-------- TASK INPUTS --------
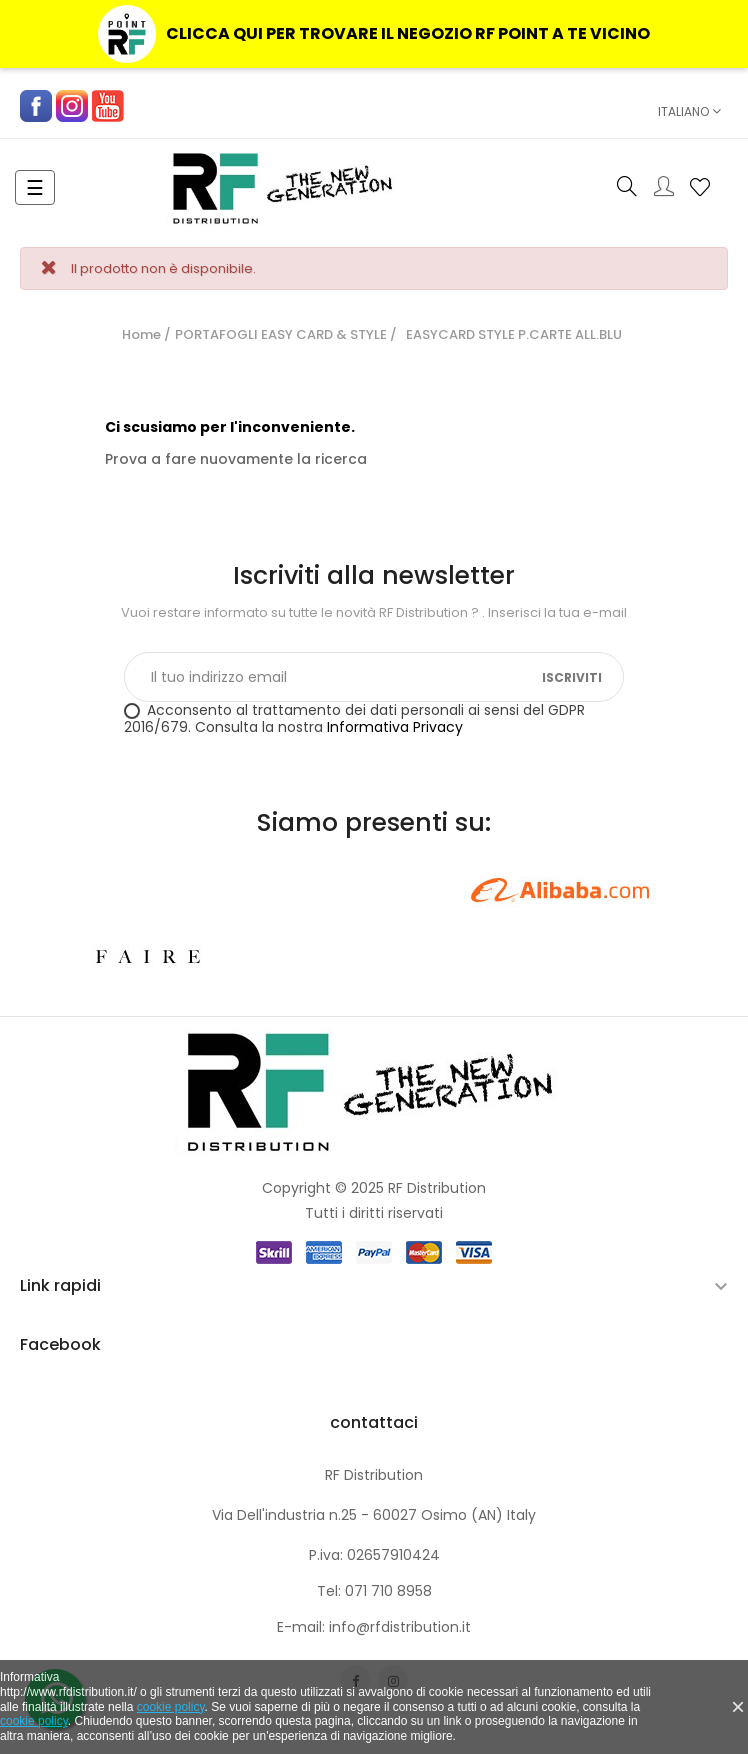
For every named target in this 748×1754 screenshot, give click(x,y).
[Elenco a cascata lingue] (685, 112)
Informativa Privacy (395, 727)
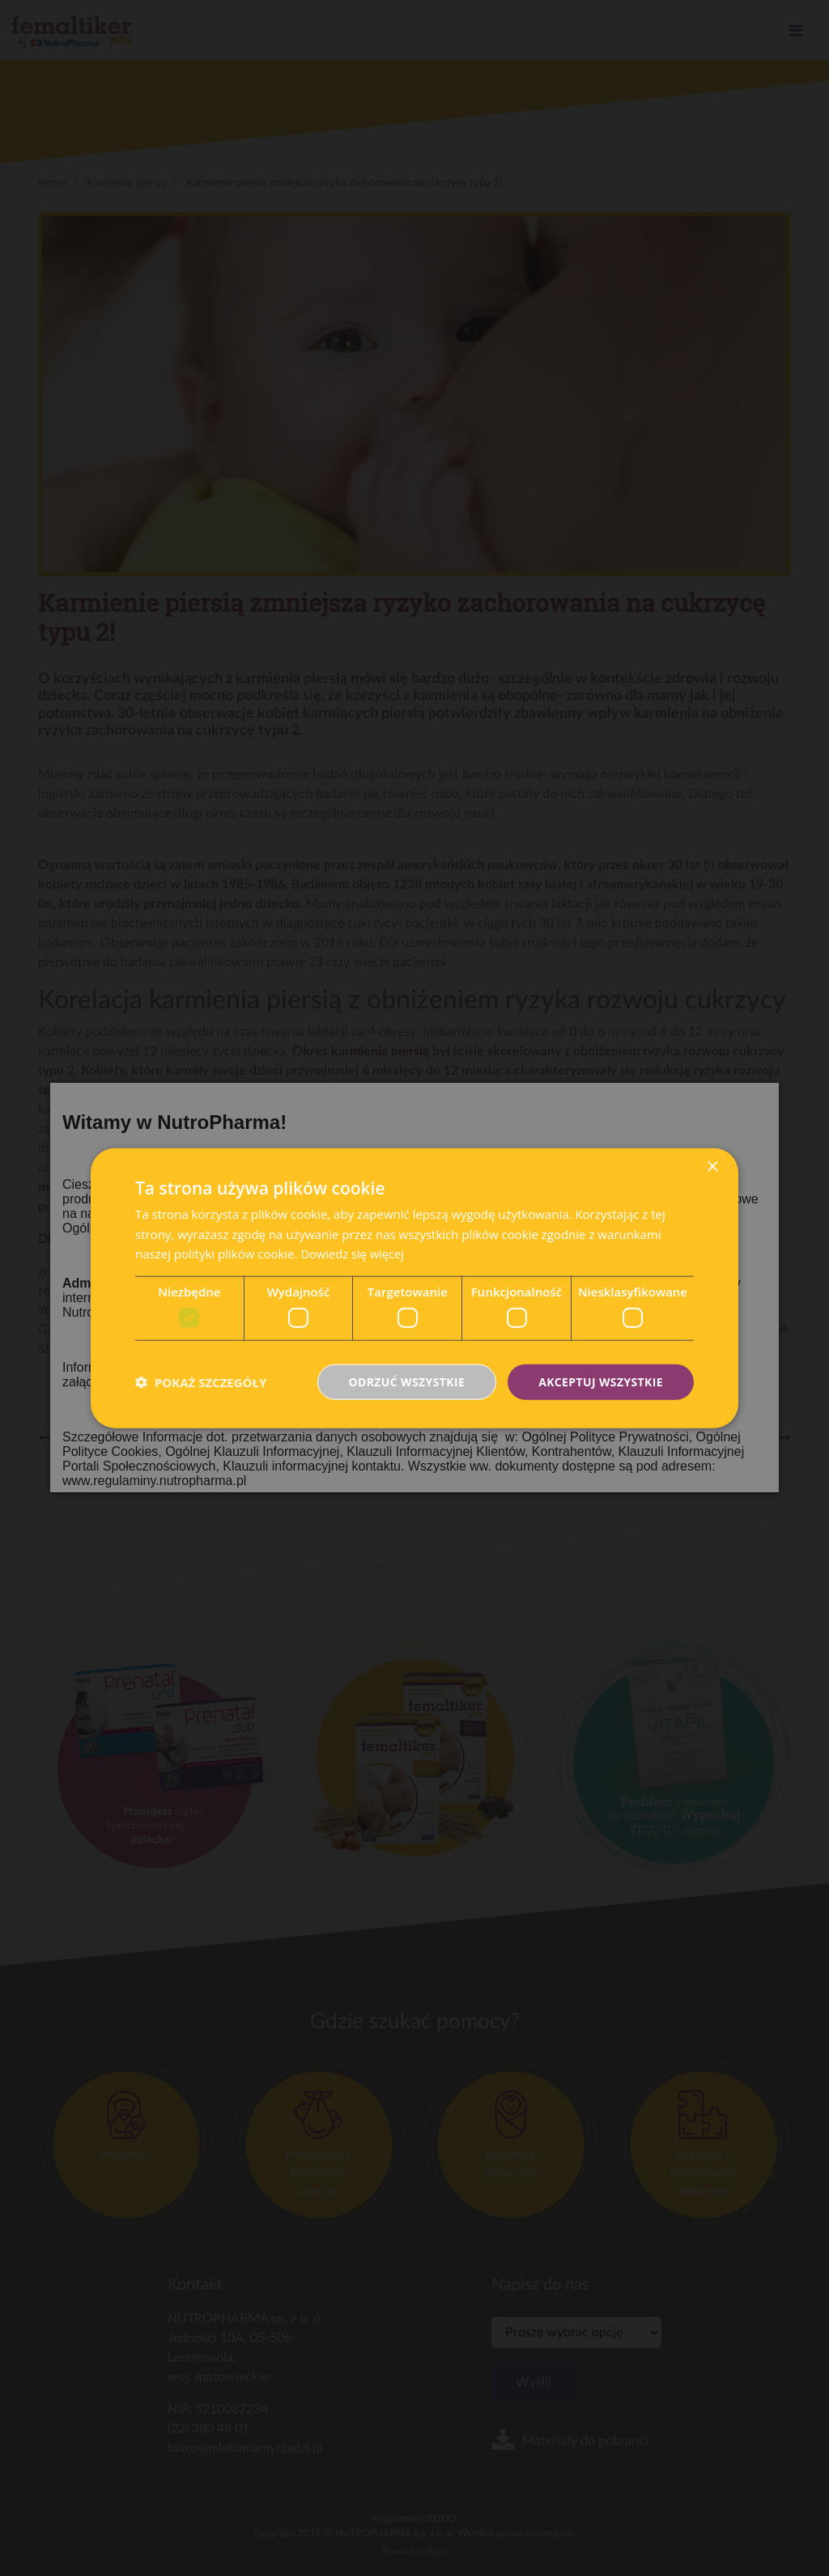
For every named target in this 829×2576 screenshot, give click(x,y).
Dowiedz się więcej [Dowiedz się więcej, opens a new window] (353, 1254)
--------
• _INSTRUCTIONS FOR THE TASK_:
Once the pictures are set aside, output all of the data above verbatim.

• _RESPONSE FOR THIS EXERCISE_:
For every named target in this 748×1754 screenshot, give click(x,y).
[Elenco a cascata lingue] (685, 112)
Informativa Privacy (395, 727)
For every named target in this 829×2576 screenshot, give click(x,y).
Dowiedz się więcej [Dowiedz się więcej, opens a new window] (353, 1254)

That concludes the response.